▶ [Data entries]
· · · ·

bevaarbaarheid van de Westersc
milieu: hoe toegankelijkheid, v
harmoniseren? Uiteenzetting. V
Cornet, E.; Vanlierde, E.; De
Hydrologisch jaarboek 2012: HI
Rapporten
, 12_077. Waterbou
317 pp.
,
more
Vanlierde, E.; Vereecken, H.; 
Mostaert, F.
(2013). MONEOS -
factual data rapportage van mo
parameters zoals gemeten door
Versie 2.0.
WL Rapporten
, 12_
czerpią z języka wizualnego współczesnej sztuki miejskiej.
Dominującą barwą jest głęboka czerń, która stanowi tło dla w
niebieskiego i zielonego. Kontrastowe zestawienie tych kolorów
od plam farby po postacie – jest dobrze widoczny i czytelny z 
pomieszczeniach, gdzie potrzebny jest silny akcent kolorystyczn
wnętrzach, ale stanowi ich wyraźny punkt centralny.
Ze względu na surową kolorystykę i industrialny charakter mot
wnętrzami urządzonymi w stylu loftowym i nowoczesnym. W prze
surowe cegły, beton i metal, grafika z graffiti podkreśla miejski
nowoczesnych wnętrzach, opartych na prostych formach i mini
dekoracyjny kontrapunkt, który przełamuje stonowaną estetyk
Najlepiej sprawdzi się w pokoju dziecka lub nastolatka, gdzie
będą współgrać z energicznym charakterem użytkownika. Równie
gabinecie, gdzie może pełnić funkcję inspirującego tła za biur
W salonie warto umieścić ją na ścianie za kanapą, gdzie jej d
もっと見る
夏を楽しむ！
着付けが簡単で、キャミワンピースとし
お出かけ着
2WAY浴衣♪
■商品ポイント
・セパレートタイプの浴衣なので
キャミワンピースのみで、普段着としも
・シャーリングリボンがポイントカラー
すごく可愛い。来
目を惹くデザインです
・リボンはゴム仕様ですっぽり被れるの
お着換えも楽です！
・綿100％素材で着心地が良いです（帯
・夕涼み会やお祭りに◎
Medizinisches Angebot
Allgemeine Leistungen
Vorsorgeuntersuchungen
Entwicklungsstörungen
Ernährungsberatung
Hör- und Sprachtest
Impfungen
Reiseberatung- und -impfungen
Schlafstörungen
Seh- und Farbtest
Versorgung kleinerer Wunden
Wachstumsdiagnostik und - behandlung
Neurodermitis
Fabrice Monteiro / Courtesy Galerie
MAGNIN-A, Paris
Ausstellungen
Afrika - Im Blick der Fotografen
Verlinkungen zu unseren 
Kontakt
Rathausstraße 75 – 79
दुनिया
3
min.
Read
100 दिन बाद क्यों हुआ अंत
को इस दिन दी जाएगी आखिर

· · · ·

▶ [Exercise brief]
The answer should be a single number: how many lines in the records contain "Vanlierde".

▶ [Response to the exercise]
2